Carat will take control of the British telecoms giant’s business in about 15 markets, including the UK and Germany.
Industry observers have watched the review closely because Vodafone took digital biddable media buying in-house last year and it has significantly cut the scope of its external media agency partner since then.
Carat and Dentsu Aegis Network will largely handle offline media buying, but will also play a strategic role in advising on in-sourcing digital media.
The media account has been estimated to be worth close to £400m annually – considerably less than its estimated £600m value when WPP’s MEC, now known as Wavemaker, beat Carat to the business in 2014.
Vodafone has continued to increase the role of its in-house team this year and it is thought that the value of the media buying account will drop further.
The company's original decision to in-source biddable media in June 2018 was a blow to Wavemaker and it is understood that Group M, the media buying division for all of WPP’s media agencies, led the defence of this review.
Omnicom and Publicis Groupe also took part in the process but were eliminated at an earlier stage.

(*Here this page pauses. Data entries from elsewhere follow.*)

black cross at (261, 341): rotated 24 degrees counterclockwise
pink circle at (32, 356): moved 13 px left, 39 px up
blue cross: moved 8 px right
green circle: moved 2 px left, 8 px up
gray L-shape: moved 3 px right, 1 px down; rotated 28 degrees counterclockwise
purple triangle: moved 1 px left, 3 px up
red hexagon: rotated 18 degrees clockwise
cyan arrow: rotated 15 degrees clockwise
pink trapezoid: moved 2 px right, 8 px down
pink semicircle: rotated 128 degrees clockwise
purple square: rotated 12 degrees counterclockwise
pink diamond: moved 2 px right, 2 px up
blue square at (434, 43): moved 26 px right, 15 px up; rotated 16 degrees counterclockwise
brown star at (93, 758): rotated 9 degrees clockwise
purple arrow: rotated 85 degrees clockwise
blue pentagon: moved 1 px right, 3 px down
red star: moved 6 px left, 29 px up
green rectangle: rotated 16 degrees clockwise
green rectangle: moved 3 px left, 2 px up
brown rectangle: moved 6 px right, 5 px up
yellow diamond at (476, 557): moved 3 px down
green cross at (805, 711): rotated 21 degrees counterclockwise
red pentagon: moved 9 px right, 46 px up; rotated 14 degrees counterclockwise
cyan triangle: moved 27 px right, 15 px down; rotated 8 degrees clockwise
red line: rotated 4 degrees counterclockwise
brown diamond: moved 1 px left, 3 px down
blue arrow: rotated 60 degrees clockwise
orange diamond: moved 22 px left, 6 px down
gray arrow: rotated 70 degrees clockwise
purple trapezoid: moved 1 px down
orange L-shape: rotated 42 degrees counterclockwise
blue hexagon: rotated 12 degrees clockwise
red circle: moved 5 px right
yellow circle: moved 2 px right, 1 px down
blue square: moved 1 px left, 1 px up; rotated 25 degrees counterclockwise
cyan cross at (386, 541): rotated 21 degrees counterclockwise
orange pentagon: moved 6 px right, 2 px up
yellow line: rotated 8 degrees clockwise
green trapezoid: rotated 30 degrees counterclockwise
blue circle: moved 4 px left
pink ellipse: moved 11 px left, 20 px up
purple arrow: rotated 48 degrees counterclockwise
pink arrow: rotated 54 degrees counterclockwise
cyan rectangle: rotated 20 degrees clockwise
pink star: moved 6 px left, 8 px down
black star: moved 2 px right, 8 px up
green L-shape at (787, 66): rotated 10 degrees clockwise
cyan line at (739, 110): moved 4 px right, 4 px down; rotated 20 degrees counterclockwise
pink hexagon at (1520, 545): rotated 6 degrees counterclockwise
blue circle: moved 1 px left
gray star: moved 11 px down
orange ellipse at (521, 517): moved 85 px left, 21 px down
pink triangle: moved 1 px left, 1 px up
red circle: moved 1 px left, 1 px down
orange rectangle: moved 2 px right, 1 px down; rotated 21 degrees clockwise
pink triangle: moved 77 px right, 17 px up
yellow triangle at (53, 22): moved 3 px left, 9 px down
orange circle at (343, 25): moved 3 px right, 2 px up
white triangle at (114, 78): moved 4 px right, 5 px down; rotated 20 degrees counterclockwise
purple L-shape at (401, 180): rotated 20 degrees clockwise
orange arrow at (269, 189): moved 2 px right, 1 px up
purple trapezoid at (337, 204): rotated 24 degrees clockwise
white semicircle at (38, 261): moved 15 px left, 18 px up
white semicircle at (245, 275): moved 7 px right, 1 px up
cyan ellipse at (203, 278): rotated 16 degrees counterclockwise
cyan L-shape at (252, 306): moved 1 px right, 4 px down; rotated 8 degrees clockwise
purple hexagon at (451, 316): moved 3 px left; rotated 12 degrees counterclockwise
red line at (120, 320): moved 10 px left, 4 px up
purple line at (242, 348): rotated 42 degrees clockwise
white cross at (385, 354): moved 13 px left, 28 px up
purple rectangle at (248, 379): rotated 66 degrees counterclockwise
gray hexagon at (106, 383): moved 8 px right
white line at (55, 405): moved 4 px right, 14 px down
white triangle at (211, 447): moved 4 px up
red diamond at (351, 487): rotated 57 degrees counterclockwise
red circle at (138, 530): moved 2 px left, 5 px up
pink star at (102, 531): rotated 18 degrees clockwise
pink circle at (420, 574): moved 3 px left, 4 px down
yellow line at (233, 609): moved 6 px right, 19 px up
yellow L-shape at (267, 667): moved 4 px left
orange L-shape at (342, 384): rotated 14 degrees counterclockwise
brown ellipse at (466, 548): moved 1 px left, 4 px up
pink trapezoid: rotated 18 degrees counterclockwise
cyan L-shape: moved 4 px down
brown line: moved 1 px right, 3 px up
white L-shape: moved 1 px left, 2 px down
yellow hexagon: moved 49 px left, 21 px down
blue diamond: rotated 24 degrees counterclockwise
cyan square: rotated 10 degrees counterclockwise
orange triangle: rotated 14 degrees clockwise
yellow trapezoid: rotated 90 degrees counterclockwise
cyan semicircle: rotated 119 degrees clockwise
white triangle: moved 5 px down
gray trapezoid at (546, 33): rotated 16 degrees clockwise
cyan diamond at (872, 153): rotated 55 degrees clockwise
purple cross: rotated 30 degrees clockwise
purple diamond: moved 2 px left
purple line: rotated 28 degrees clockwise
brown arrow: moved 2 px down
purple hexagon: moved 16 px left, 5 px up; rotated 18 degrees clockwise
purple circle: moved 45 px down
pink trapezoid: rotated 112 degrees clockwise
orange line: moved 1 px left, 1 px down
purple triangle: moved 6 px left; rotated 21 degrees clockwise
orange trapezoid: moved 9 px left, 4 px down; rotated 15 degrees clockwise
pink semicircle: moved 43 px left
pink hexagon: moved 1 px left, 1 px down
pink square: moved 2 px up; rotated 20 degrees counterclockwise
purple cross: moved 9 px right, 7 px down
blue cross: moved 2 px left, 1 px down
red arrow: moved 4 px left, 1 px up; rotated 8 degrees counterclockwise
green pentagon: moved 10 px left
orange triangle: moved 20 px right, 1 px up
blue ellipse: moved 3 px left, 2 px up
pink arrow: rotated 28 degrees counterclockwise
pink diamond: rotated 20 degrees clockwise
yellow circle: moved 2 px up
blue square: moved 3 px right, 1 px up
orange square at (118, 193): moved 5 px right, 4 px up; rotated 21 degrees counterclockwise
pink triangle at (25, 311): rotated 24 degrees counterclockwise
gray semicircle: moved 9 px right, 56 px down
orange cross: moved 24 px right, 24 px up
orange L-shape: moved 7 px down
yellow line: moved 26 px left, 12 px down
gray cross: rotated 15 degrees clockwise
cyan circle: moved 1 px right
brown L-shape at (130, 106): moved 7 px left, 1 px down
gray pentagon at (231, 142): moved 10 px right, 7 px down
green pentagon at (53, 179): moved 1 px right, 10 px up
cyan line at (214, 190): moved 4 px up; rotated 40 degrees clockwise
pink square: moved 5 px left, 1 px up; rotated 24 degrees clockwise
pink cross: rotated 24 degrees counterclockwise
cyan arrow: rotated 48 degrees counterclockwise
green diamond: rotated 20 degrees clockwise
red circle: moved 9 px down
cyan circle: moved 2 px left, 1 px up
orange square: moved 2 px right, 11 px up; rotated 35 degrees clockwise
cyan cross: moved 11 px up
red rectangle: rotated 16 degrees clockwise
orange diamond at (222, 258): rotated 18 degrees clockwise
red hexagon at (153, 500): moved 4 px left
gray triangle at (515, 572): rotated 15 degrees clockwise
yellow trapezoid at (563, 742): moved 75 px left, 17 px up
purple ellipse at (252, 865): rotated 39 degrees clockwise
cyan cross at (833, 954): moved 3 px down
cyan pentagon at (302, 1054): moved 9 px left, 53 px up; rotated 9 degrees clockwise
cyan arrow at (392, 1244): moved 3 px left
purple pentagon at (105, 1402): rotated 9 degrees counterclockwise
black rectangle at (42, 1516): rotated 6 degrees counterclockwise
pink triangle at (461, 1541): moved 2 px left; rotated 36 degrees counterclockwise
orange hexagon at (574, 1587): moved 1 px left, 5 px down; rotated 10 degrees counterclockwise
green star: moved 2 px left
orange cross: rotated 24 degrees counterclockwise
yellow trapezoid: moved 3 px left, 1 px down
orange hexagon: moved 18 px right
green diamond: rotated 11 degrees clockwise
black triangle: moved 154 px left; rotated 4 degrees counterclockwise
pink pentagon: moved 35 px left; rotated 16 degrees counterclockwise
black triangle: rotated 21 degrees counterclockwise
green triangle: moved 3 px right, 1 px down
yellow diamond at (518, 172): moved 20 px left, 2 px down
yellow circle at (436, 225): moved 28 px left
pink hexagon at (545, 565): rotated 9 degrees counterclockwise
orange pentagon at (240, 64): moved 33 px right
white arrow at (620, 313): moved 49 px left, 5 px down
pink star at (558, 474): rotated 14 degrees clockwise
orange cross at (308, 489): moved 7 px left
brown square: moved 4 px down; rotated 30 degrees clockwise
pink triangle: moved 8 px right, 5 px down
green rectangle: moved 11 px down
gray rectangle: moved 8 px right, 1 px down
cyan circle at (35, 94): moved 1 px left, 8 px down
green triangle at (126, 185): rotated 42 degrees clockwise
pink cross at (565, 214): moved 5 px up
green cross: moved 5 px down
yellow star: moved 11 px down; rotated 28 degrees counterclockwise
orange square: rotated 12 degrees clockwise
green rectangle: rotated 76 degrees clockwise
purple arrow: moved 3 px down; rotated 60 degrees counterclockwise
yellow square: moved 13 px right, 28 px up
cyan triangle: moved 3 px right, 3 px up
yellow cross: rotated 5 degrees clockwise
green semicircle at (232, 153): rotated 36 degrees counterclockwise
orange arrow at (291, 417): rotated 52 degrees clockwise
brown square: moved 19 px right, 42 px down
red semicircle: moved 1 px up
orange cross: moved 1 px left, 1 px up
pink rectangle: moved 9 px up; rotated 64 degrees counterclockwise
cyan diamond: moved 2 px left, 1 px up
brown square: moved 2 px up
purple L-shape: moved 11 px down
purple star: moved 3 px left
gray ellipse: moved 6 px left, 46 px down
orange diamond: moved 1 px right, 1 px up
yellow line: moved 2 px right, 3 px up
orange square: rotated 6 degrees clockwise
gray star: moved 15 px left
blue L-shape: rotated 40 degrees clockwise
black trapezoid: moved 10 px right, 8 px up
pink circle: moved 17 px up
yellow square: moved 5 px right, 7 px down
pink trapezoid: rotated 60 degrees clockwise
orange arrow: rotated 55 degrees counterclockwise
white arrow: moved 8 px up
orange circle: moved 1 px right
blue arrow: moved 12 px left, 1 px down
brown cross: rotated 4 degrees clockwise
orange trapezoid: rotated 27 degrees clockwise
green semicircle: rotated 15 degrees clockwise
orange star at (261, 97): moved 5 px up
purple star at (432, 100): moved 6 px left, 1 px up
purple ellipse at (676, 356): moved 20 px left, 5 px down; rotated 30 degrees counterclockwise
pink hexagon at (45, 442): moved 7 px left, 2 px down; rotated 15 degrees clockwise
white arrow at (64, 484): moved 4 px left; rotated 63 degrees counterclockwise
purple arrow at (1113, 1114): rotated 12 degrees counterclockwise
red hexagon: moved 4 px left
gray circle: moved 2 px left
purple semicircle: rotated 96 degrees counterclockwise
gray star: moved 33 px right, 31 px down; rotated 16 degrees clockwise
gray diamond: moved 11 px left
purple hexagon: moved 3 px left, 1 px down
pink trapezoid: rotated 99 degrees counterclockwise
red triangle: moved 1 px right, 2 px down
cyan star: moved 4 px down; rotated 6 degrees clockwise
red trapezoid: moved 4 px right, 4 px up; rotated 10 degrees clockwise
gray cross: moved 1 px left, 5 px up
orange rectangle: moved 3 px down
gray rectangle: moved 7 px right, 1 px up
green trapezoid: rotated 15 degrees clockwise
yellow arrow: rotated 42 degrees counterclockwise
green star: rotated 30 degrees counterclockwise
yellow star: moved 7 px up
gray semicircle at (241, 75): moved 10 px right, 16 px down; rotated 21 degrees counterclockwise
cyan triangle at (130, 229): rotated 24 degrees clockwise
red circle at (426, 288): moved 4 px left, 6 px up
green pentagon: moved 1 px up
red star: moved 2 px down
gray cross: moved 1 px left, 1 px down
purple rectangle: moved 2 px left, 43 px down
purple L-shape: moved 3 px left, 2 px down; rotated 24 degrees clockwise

Will Swayne, chief client officer, media & performance, at Dentsu Aegis Network, said: "Vodafone is a future-focused organisation, challenging old ways of doing things while pioneering the new and maximising the opportunities of the digital economy.
"We are delighted to be partnering with them, integrating the best of our agency capabilities to accelerate Vodafone’s evolution to become market-leading in digital marketing and in-house media buying."
Vodafone will still have a close relationship with WPP, since the holding group manages marketing services, including creative and PR.
Wavemaker will also continue to handle media in some markets where Vodafone operates joint ventures, such as India and the Netherlands, where WPP won Vodafone Ziggo’s account earlier this year.
Nikos Vlachopoulos, global marketing and brand director at Vodafone, oversaw the review after Sara Martins de Oliveira departed as global director of brand and media during the summer.
Oliveira, who led the in-sourcing initiative, told Campaign in March that she expects the company to in-source more media over time.
"Within five years, I think most of media will be biddable," she said at the time. "It means there is no need for middle people. You can do it yourself if you’re data-rich."
Vodafone, which appointed a new global chief executive, Nick Read, in October 2018, is under financial pressure to improve growth and cut costs.
The company recently appointed Anomaly, a part of The Stagwell Group-controlled MDC Partners, as its strategic and creative agency partner for the brand globally. WPP’s Santo previously worked on that brief.
Vodafone declined to comment immediately.